### Data supplied:
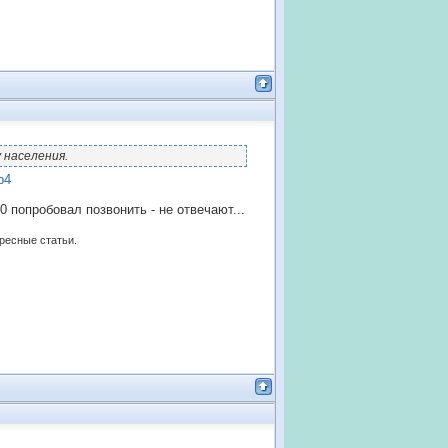
 населения.
p4
0 попробовал позвонить - не отвечают...
ересные статьи.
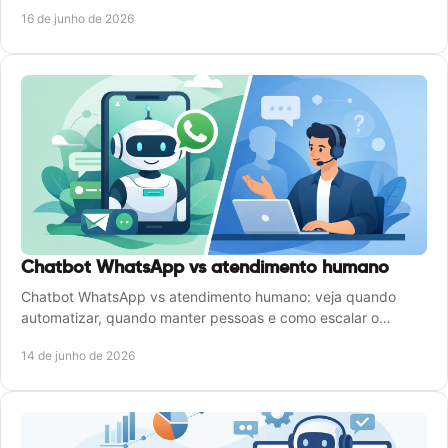
processos mais rápidos.
16 de junho de 2026
Chatbot WhatsApp vs atendimento humano
Chatbot WhatsApp vs atendimento humano: veja quando
automatizar, quando manter pessoas e como escalar o
atendimento sem perder qualidade.
14 de junho de 2026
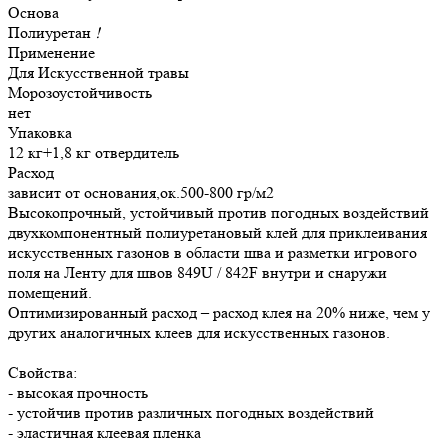
Основа
Полиуретан
!
Применение
Для Искусственной травы
Морозоустойчивость
нет
Упаковка
12 кг+1,8 кг отвердитель
Расход
зависит от основания,ок.500-800 гр/м2
Высокопрочный, устойчивый против погодных воздействий
двухкомпонентный полиуретановый клей для приклеивания
искусственных газонов в области шва и разметки игрового
поля на Ленту для швов 849U / 842F внутри и снаружи
помещений.
Оптимизированный расход – расход клея на 20% ниже, чем у
других аналогичных клеев для искусственных газонов.
Свойства:
- высокая прочность
- устойчив против различных погодных воздействий
- эластичная клеевая пленка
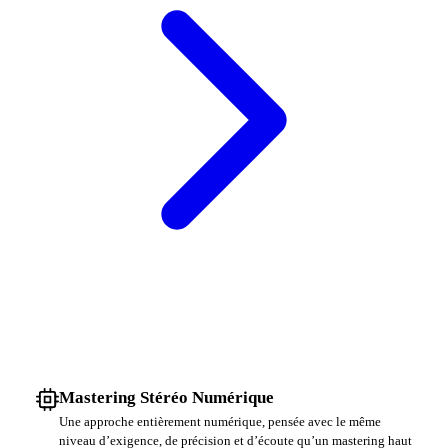
Mastering Stéréo Numérique
Une approche entièrement numérique, pensée avec le même
niveau d’exigence, de précision et d’écoute qu’un mastering haut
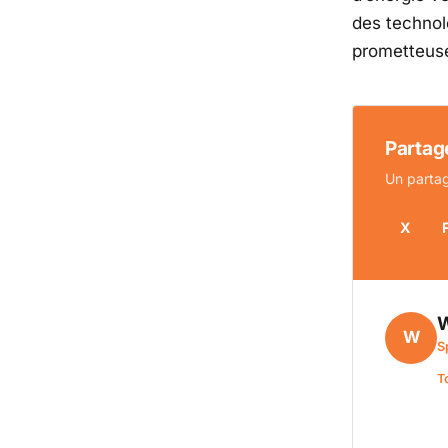
des technol
prometteus
Partage
Un partag
X
W
W
S
T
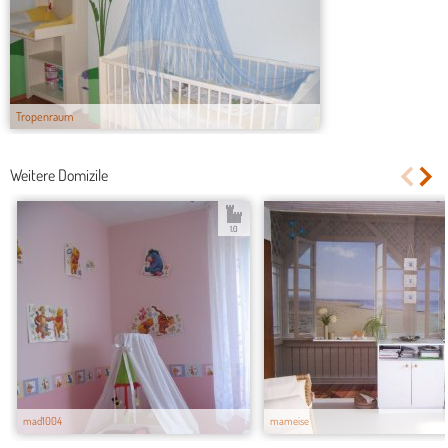
Tropenraum
Weitere Domizile
1.0
mad1004
mameise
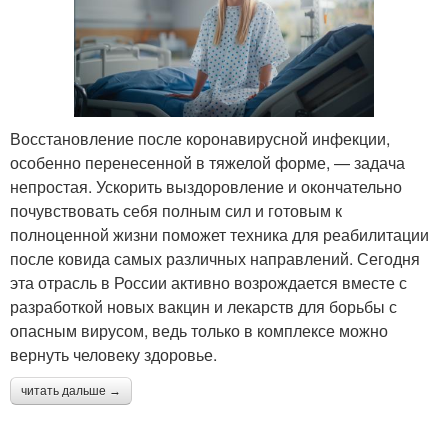
Восстановление после коронавирусной инфекции,
особенно перенесенной в тяжелой форме, — задача
непростая. Ускорить выздоровление и окончательно
почувствовать себя полным сил и готовым к
полноценной жизни поможет техника для реабилитации
после ковида самых различных направлений. Сегодня
эта отрасль в России активно возрождается вместе с
разработкой новых вакцин и лекарств для борьбы с
опасным вирусом, ведь только в комплексе можно
вернуть человеку здоровье.
читать дальше →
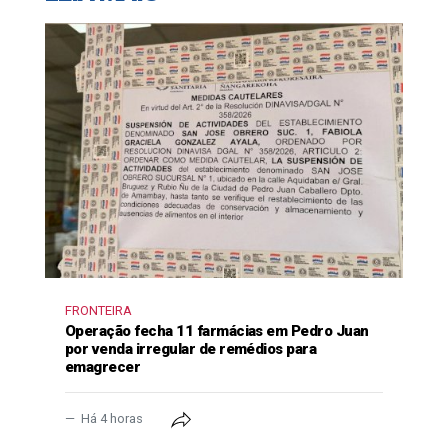
FRONTEIRA
Operação fecha 11 farmácias em Pedro Juan
por venda irregular de remédios para
emagrecer
Há 4 horas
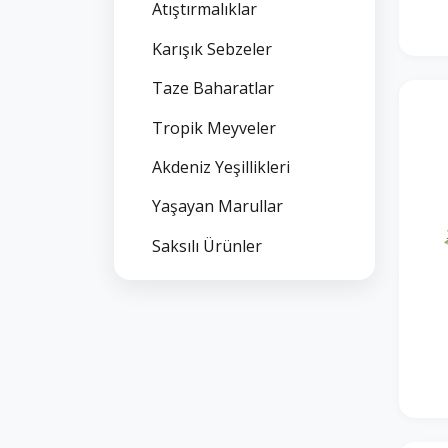
Atıştırmalıklar
Karışık Sebzeler
Taze Baharatlar
Tropik Meyveler
Akdeniz Yeşillikleri
Yaşayan Marullar
Saksılı Ürünler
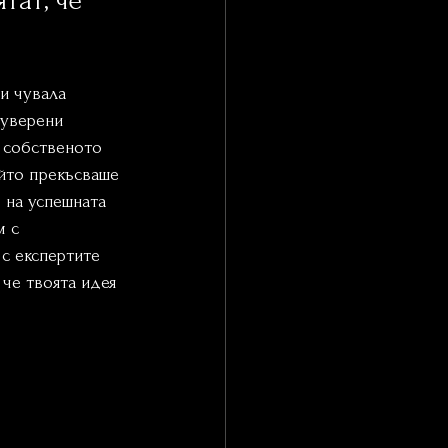
тат, че 
и чувала 
оуверени 
в собственото 
ойто прекъсваше 
 на успешната 
 с 
с експертите  
 че твоята идея 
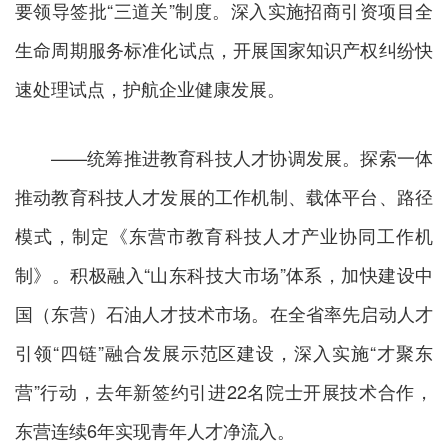
要领导签批“三道关”制度。深入实施招商引资项目全
生命周期服务标准化试点，开展国家知识产权纠纷快
速处理试点，护航企业健康发展。
——统筹推进教育科技人才协调发展。探索一体
推动教育科技人才发展的工作机制、载体平台、路径
模式，制定《东营市教育科技人才产业协同工作机
制》。积极融入“山东科技大市场”体系，加快建设中
国（东营）石油人才技术市场。在全省率先启动人才
引领“四链”融合发展示范区建设，深入实施“才聚东
营”行动，去年新签约引进22名院士开展技术合作，
东营连续6年实现青年人才净流入。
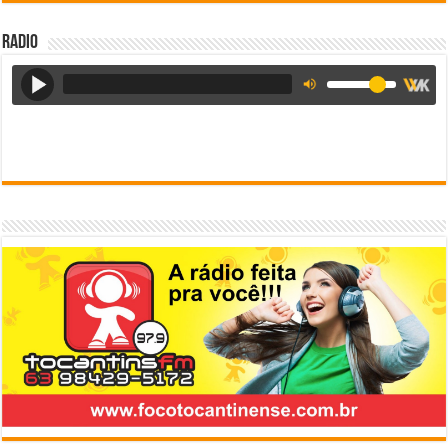
Radio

### Requirement:
Once the line with "速处理试点，护航企业健康发展。" is found, output it and every line after it through the end of the listing, exactly, without pictures.

### Your solution:
速处理试点，护航企业健康发展。
——统筹推进教育科技人才协调发展。探索一体
推动教育科技人才发展的工作机制、载体平台、路径
模式，制定《东营市教育科技人才产业协同工作机
制》。积极融入“山东科技大市场”体系，加快建设中
国（东营）石油人才技术市场。在全省率先启动人才
引领“四链”融合发展示范区建设，深入实施“才聚东
营”行动，去年新签约引进22名院士开展技术合作，
东营连续6年实现青年人才净流入。
Radio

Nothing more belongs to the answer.